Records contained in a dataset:

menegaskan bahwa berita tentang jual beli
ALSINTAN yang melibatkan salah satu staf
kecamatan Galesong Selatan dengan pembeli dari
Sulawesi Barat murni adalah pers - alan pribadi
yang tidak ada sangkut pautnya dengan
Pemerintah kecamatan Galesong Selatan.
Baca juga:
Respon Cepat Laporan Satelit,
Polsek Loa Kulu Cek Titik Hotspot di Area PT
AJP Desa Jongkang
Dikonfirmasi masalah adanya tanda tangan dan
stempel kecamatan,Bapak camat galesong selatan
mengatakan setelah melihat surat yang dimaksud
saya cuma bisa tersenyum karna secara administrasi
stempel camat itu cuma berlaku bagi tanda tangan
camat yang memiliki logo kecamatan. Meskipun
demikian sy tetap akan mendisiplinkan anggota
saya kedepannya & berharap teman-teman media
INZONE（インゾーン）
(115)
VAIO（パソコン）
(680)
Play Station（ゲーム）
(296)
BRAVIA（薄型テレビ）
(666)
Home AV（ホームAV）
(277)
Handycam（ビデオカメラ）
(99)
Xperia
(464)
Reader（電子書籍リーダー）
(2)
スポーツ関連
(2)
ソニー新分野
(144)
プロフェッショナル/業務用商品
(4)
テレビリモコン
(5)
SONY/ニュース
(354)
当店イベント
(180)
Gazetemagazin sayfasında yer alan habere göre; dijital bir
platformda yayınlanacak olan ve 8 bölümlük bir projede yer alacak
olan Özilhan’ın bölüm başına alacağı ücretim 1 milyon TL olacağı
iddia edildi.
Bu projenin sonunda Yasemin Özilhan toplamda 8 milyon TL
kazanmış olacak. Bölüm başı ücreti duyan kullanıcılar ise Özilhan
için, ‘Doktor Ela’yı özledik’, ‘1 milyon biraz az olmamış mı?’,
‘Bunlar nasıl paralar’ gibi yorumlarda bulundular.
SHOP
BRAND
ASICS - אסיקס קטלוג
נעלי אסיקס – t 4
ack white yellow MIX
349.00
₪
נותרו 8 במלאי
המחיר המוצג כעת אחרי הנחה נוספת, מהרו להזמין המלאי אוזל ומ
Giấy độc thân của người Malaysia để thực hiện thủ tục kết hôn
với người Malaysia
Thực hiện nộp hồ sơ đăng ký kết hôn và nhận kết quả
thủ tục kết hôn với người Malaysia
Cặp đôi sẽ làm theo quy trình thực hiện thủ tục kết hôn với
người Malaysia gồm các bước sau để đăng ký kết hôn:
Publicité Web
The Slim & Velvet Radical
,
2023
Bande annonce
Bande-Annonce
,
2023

WHAT TO PRODUCE:
The records shown above must be returned in full, exactly as written.

SOLUTION TO THIS TASK:
menegaskan bahwa berita tentang jual beli
ALSINTAN yang melibatkan salah satu staf
kecamatan Galesong Selatan dengan pembeli dari
Sulawesi Barat murni adalah pers - alan pribadi
yang tidak ada sangkut pautnya dengan
Pemerintah kecamatan Galesong Selatan.
Baca juga:
Respon Cepat Laporan Satelit,
Polsek Loa Kulu Cek Titik Hotspot di Area PT
AJP Desa Jongkang
Dikonfirmasi masalah adanya tanda tangan dan
stempel kecamatan,Bapak camat galesong selatan
mengatakan setelah melihat surat yang dimaksud
saya cuma bisa tersenyum karna secara administrasi
stempel camat itu cuma berlaku bagi tanda tangan
camat yang memiliki logo kecamatan. Meskipun
demikian sy tetap akan mendisiplinkan anggota
saya kedepannya & berharap teman-teman media
INZONE（インゾーン）
(115)
VAIO（パソコン）
(680)
Play Station（ゲーム）
(296)
BRAVIA（薄型テレビ）
(666)
Home AV（ホームAV）
(277)
Handycam（ビデオカメラ）
(99)
Xperia
(464)
Reader（電子書籍リーダー）
(2)
スポーツ関連
(2)
ソニー新分野
(144)
プロフェッショナル/業務用商品
(4)
テレビリモコン
(5)
SONY/ニュース
(354)
当店イベント
(180)
Gazetemagazin sayfasında yer alan habere göre; dijital bir
platformda yayınlanacak olan ve 8 bölümlük bir projede yer alacak
olan Özilhan’ın bölüm başına alacağı ücretim 1 milyon TL olacağı
iddia edildi.
Bu projenin sonunda Yasemin Özilhan toplamda 8 milyon TL
kazanmış olacak. Bölüm başı ücreti duyan kullanıcılar ise Özilhan
için, ‘Doktor Ela’yı özledik’, ‘1 milyon biraz az olmamış mı?’,
‘Bunlar nasıl paralar’ gibi yorumlarda bulundular.
SHOP
BRAND
ASICS - אסיקס קטלוג
נעלי אסיקס – t 4
ack white yellow MIX
349.00
₪
נותרו 8 במלאי
המחיר המוצג כעת אחרי הנחה נוספת, מהרו להזמין המלאי אוזל ומ
Giấy độc thân của người Malaysia để thực hiện thủ tục kết hôn
với người Malaysia
Thực hiện nộp hồ sơ đăng ký kết hôn và nhận kết quả
thủ tục kết hôn với người Malaysia
Cặp đôi sẽ làm theo quy trình thực hiện thủ tục kết hôn với
người Malaysia gồm các bước sau để đăng ký kết hôn:
Publicité Web
The Slim & Velvet Radical
,
2023
Bande annonce
Bande-Annonce
,
2023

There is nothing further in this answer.